**About this exercise:** Transcribe the line containing "Answer in <instances>...</instances>. Mask" and every line after it, exactly, through the end of the records.

**Supplied records:**

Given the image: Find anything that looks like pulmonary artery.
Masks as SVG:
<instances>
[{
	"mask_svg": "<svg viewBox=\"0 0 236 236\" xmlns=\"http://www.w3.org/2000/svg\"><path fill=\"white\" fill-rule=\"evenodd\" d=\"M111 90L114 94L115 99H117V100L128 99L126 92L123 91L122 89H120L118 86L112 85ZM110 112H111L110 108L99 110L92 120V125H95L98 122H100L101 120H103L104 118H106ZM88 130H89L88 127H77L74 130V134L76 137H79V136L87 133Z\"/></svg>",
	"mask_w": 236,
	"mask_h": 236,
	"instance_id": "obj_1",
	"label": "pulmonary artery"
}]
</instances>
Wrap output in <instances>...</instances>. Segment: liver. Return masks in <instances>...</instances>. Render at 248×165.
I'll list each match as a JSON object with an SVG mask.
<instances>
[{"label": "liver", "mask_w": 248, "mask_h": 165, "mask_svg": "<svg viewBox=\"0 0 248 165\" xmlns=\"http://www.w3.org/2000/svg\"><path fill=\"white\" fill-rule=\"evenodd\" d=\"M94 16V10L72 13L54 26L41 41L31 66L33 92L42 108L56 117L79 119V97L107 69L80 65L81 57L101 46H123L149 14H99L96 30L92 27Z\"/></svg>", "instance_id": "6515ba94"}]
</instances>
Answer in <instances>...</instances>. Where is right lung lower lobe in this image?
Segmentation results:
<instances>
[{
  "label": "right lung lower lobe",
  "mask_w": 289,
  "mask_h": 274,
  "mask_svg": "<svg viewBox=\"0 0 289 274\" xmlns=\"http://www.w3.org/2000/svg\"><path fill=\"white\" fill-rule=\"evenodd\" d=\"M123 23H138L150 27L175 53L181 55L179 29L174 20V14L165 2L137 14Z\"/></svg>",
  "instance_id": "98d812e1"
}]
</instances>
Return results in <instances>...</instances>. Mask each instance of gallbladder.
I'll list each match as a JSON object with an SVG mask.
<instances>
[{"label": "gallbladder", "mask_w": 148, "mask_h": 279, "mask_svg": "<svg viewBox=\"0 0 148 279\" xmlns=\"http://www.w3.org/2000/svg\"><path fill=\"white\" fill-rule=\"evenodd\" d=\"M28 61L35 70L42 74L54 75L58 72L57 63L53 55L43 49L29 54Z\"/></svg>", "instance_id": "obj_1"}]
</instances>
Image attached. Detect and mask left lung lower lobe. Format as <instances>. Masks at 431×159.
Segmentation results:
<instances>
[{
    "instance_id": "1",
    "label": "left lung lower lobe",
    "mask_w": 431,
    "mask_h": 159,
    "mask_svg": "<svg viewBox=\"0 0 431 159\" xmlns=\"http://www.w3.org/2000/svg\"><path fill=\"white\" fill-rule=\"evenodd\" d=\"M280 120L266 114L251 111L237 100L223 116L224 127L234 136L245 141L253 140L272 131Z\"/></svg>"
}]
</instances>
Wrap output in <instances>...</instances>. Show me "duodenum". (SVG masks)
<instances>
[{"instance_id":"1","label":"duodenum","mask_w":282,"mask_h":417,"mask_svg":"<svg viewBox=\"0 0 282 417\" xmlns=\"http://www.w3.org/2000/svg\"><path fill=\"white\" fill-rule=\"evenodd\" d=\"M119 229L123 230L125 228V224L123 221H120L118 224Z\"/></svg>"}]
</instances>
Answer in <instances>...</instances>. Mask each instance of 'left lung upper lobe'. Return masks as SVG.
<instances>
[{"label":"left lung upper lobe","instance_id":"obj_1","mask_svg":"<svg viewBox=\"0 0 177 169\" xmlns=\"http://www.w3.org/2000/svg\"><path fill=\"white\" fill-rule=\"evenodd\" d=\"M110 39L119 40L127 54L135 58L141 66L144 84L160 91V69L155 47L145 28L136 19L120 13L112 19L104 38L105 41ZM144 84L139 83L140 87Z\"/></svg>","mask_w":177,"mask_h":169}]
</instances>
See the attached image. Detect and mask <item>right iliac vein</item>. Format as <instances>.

**Exercise output:**
Answer in <instances>...</instances>. Mask each instance of 'left lung upper lobe'. Return masks as SVG.
<instances>
[{"label":"left lung upper lobe","instance_id":"obj_1","mask_svg":"<svg viewBox=\"0 0 177 169\" xmlns=\"http://www.w3.org/2000/svg\"><path fill=\"white\" fill-rule=\"evenodd\" d=\"M110 39L119 40L127 54L135 58L141 66L144 84L160 91V69L155 47L145 28L136 19L120 13L112 19L104 38L105 41ZM144 84L139 83L140 87Z\"/></svg>","mask_w":177,"mask_h":169}]
</instances>
See the attached image. Detect and mask <item>right iliac vein</item>. Format as <instances>.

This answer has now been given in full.